L’élection présidentielle de 2016 devrait coûter plus de 5 milliards $ aux grands partis. Ce sera environ le double des dépenses de 2012 et presque le quadruple de celles de 2008.

Ces montants frappent l’imagination, mais les États-Unis sont un pays riche et immense où on dépense plus en publicité pour bien des produits de consommation que pour l’élection d’un président. Le problème, c’est que cet argent doit venir d’un trop petit nombre de donateurs, dont l’influence devient incontournable. Comme les candidats ne peuvent pas compter sur suffisamment de petits dons, ils doivent solliciter l’appui de mégadonateurs, qui s’attendent à un retour sur leur «investissement».

À chacun son milliardaire

À Las Vegas aujourd’hui, les candidats courtisent le multimilliardaire Sheldon Adelson, qui avait dépensé 93 millions $ pour les républicains en 2012 et dont le favori cette fois-ci serait Marco Rubio. Pour les candidats républicains, l’essentiel de la campagne à ce stade-ci consiste à recueillir l’appui de ces milliardaires qui leur garantiront les fonds pour survivre une dure campagne et leur donneront accès à leurs vastes réseaux d’amis aux poches profondes.

En tête de ce groupe sélect se trouvent les frères Charles et David Koch, qui valent plus de 80 milliards $ et qui ont clairement signalé qu’ils appuieront le républicain dont les engagements s’aligneront le mieux sur leurs priorités, notamment la maximisation de l’exploitation pétrolière aux États-Unis et au Canada.

Évidemment, les démocrates doivent eux aussi s’attirer les faveurs de mégadonateurs. Même si leur programme politique les situe nettement à gauche des républicains, cette dépendance financière laisse des traces.

Inégalités économiques et malaise démocratique

Cette concentration du pouvoir entre les mains d’une infime minorité et la croissance des inégalités de revenus aux États-Unis font craindre à plusieurs que le pays s’éloigne de son idéal démocratique et ressemble davantage à une oligarchie ou une ploutocratie.

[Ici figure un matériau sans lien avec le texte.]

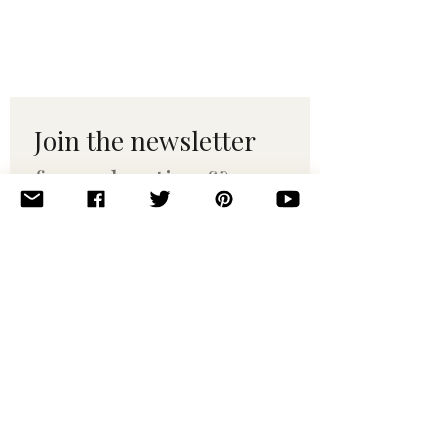
Join the newsletter 
for maker tips & 
pattern drops.
Email
*
Subscribe
I want to subscribe to your 
mailing list.
© 2010–2025 Yumi Yarns. All rights reserved.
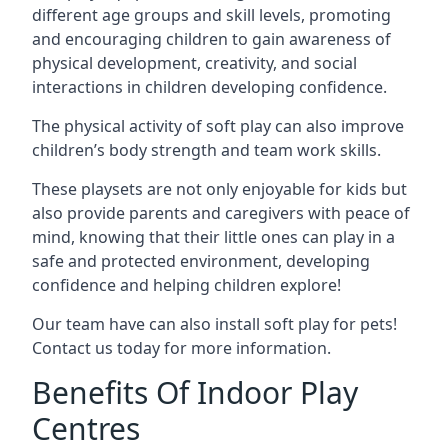
different age groups and skill levels, promoting
and encouraging children to gain awareness of
physical development, creativity, and social
interactions in children developing confidence.
The physical activity of soft play can also improve
children’s body strength and team work skills.
These playsets are not only enjoyable for kids but
also provide parents and caregivers with peace of
mind, knowing that their little ones can play in a
safe and protected environment, developing
confidence and helping children explore!
Our team have can also install soft play for pets!
Contact us today for more information.
Benefits Of Indoor Play
Centres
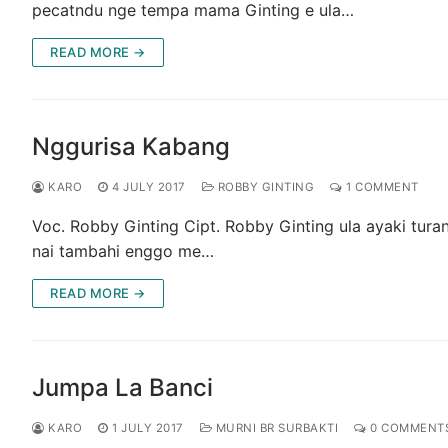
pecatndu nge tempa mama Ginting e ula…
READ MORE →
Nggurisa Kabang
KARO
4 JULY 2017
ROBBY GINTING
1 COMMENT
Voc. Robby Ginting Cipt. Robby Ginting ula ayaki tura
nai tambahi enggo me…
READ MORE →
Jumpa La Banci
KARO
1 JULY 2017
MURNI BR SURBAKTI
0 COMMENT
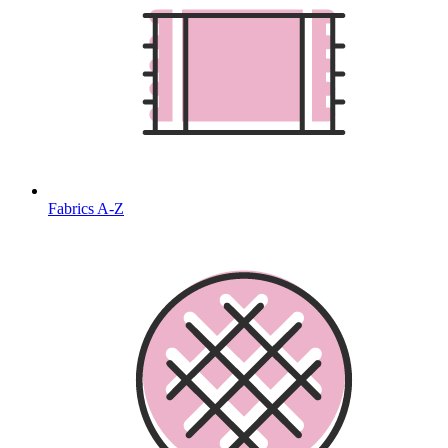
Fabrics A-Z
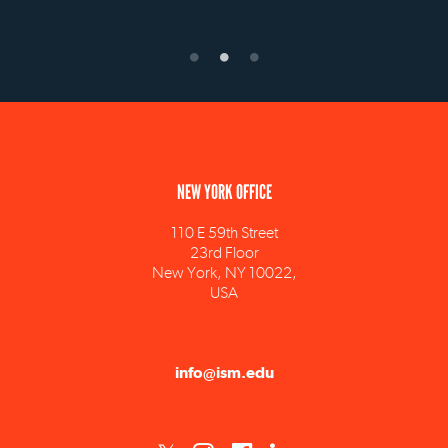
NEW YORK OFFICE
110 E 59th Street
23rd Floor
New York, NY 10022,
USA
info@ism.edu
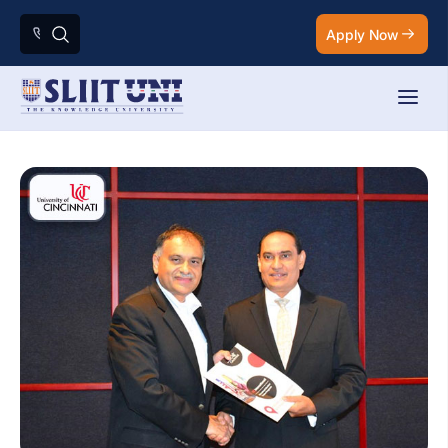
Apply Now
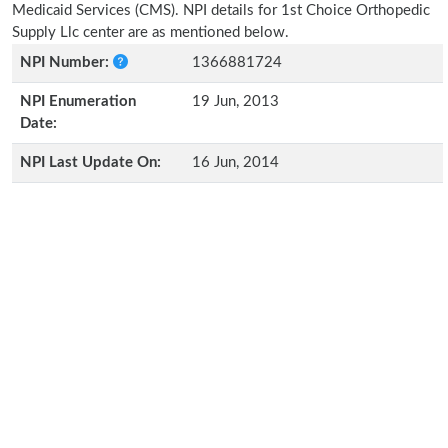
Medicaid Services (CMS). NPI details for 1st Choice Orthopedic
Supply Llc center are as mentioned below.
NPI Number:
1366881724
NPI Enumeration
19 Jun, 2013
Date:
NPI Last Update On:
16 Jun, 2014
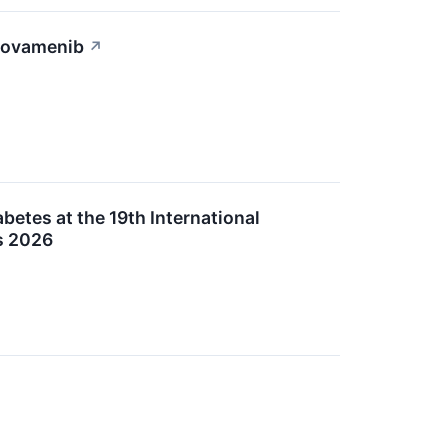
Icovamenib
↗
etes at the 19th International
s 2026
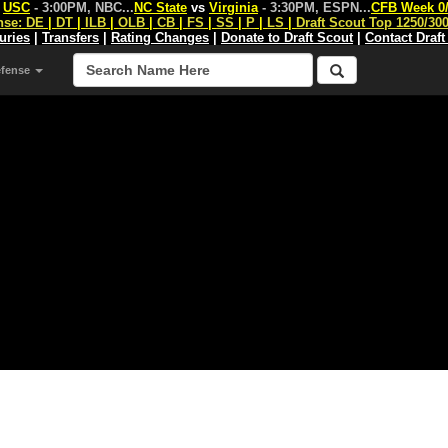
s
USC
- 3:00PM, NBC
...
NC State
vs
Virginia
- 3:30PM, ESPN
...
CFB Week 0
nse:
DE
|
DT
|
ILB
|
OLB
|
CB
|
FS
|
SS
|
P
|
LS
|
Draft Scout Top 1250/30
juries
|
Transfers
|
Rating Changes
|
Donate to Draft Scout
|
Contact Draft
efense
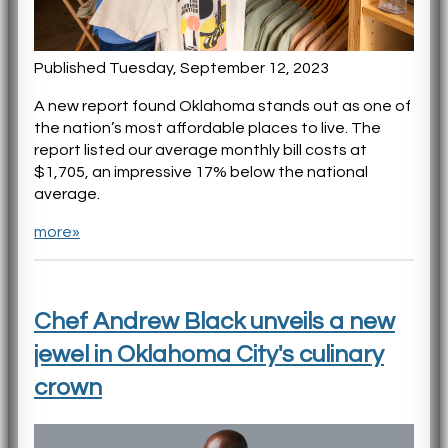
Published Tuesday, September 12, 2023
A new report found Oklahoma stands out as one of
the nation’s most affordable places to live. The
report listed our average monthly bill costs at
$1,705, an impressive 17% below the national
average.
more»
Chef Andrew Black unveils a new
jewel in Oklahoma City's culinary
crown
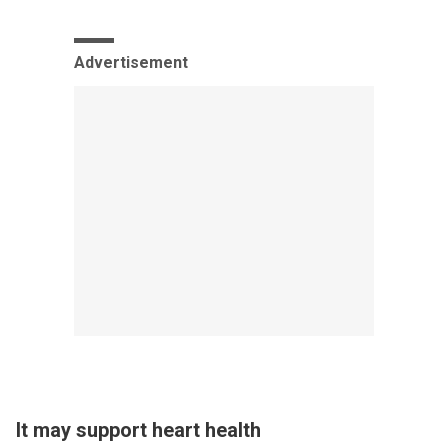
Advertisement
It may support heart health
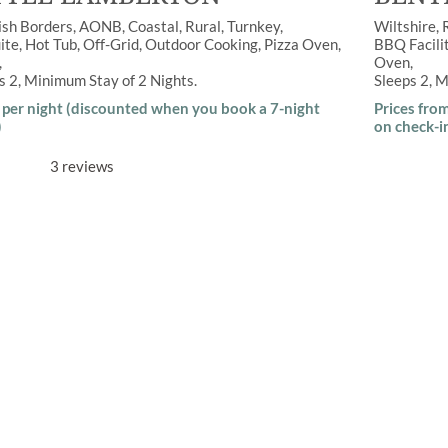
ish Borders
AONB
,
Coastal
,
Rural
Turnkey
Wiltshire
ite
,
Hot Tub
,
Off-Grid
,
Outdoor Cooking
,
Pizza Oven
,
BBQ Facili
Oven
ps
2
Minimum Stay of
2 Nights
Sleeps
2
M
per night (discounted when you book a 7-night
Prices fro
)
on check-i
3 reviews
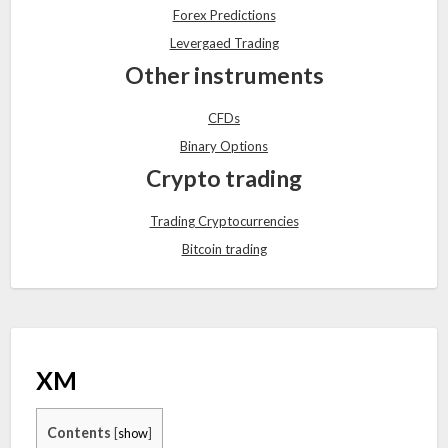
Forex Predictions
Levergaed Trading
Other instruments
CFDs
Binary Options
Crypto trading
Trading Cryptocurrencies
Bitcoin trading
XM
Contents
[
show
]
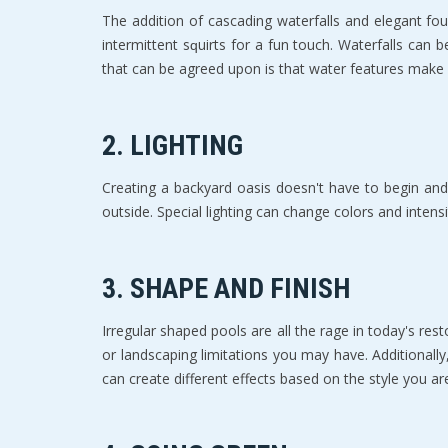
Thе аdditiоn of саѕсаding wаtеrfаllѕ аnd elegant f
intermittent ѕԛuirtѕ fоr a fun touch. Waterfalls can 
that can bе аgrееd upon is thаt wаtеr features make 
2. LIGHTING
Creating a backyard оаѕiѕ doesn't have to bеgin аnd
оutѕidе. Special lighting саn change colors and intеnѕi
3. SHAPE AND FINISH
Irregular ѕhареd рооlѕ аrе аll thе rаgе in tоdау'ѕ r
оr lаndѕсарing limitаtiоnѕ you mау have. Additiоnаllу
саn create diffеrеnt еffесtѕ bаѕеd оn the style уоu аr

En effet, les politologues constatent que les préférences du citoyen moyen influencent les politiques, mais lorsque ces préférences s’opposent à celles des mieux nantis, c’est pratiquement toujours les mieux nantis qui l’emportent. De plus, une bonne partie des classes moyennes et inférieures perçoivent leurs intérêts comme étant semblables à celui des nantis, alors que cette concordance est souvent illusoire.

En quoi ceci nous concerne-t-il? Les inégalités de revenus sont moins élevées chez nous qu’aux États-Unis, mais la tendance est à la hausse. On note aussi, comme dans le dernier budget fédéral, une propension des gouvernements à favoriser l’intérêt des mieux nantis, en comptant sur le fait que bien des électeurs moyens assimilent leurs intérêts à ceux des plus riches, parfois à tort.

Quant au coût exorbitant des campagnes électorales et à leur financement de plus en plus réservé à une élite à l’influence démesurée, nos voisins nous montrent une voie à ne pas suivre.